What the exercise asks: Pull out every line from the listing that has the word "nghiệp".

───── Dataset excerpts ─────

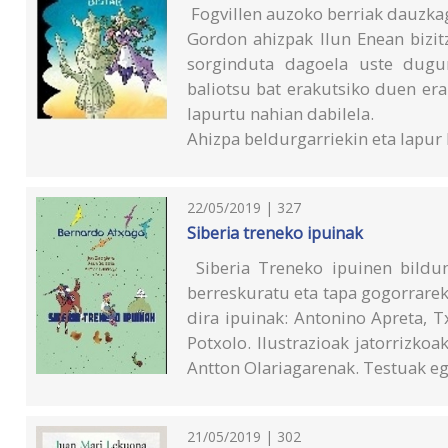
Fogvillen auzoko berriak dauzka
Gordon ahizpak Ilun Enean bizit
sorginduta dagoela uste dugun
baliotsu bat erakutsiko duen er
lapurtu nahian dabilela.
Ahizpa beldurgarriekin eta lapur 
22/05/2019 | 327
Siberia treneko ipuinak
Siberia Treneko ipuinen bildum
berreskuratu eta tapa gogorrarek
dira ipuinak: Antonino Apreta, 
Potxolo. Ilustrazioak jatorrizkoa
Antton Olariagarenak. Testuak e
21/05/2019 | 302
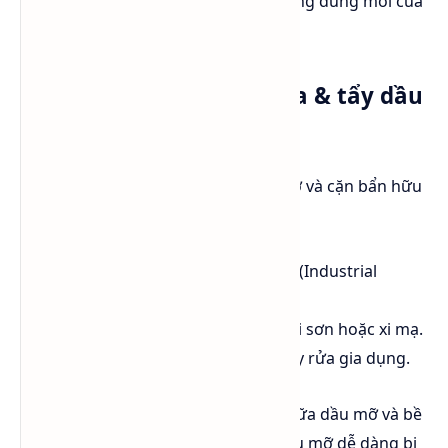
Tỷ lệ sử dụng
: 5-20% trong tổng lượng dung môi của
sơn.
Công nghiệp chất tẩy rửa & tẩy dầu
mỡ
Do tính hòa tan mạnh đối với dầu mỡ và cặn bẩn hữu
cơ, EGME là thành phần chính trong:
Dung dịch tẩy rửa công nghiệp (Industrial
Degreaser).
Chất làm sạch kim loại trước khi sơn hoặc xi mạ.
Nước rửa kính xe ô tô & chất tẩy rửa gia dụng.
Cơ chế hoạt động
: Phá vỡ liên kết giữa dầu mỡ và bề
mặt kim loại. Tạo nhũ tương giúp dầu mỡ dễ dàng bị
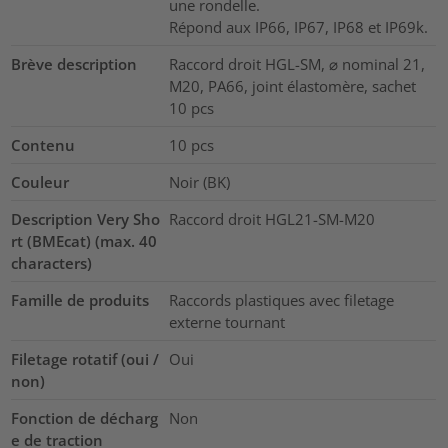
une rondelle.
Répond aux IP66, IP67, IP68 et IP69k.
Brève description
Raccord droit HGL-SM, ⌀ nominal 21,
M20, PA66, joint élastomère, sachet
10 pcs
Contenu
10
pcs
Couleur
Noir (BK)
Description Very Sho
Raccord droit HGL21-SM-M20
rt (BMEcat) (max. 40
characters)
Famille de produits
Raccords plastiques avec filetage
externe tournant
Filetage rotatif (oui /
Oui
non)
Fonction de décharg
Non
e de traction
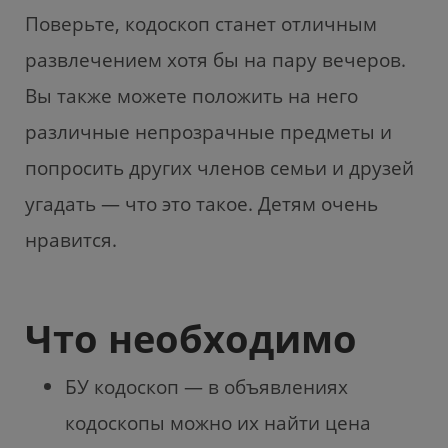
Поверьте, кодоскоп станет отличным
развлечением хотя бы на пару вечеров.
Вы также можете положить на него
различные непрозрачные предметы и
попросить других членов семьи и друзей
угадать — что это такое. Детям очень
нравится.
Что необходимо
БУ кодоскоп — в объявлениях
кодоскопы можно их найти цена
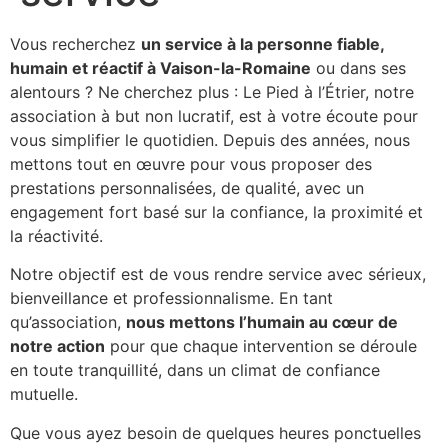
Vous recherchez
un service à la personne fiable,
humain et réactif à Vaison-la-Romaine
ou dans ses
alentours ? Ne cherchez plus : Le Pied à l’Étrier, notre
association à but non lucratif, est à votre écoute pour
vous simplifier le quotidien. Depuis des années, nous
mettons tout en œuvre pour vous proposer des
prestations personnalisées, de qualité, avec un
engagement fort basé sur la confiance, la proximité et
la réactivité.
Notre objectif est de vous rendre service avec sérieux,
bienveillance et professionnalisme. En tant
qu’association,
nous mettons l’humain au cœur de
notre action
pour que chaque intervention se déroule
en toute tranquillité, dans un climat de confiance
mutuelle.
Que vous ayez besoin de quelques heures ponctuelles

─────

Expected answer:
Công nghiệp chất tẩy rửa & tẩy dầu
Dung dịch tẩy rửa công nghiệp (Industrial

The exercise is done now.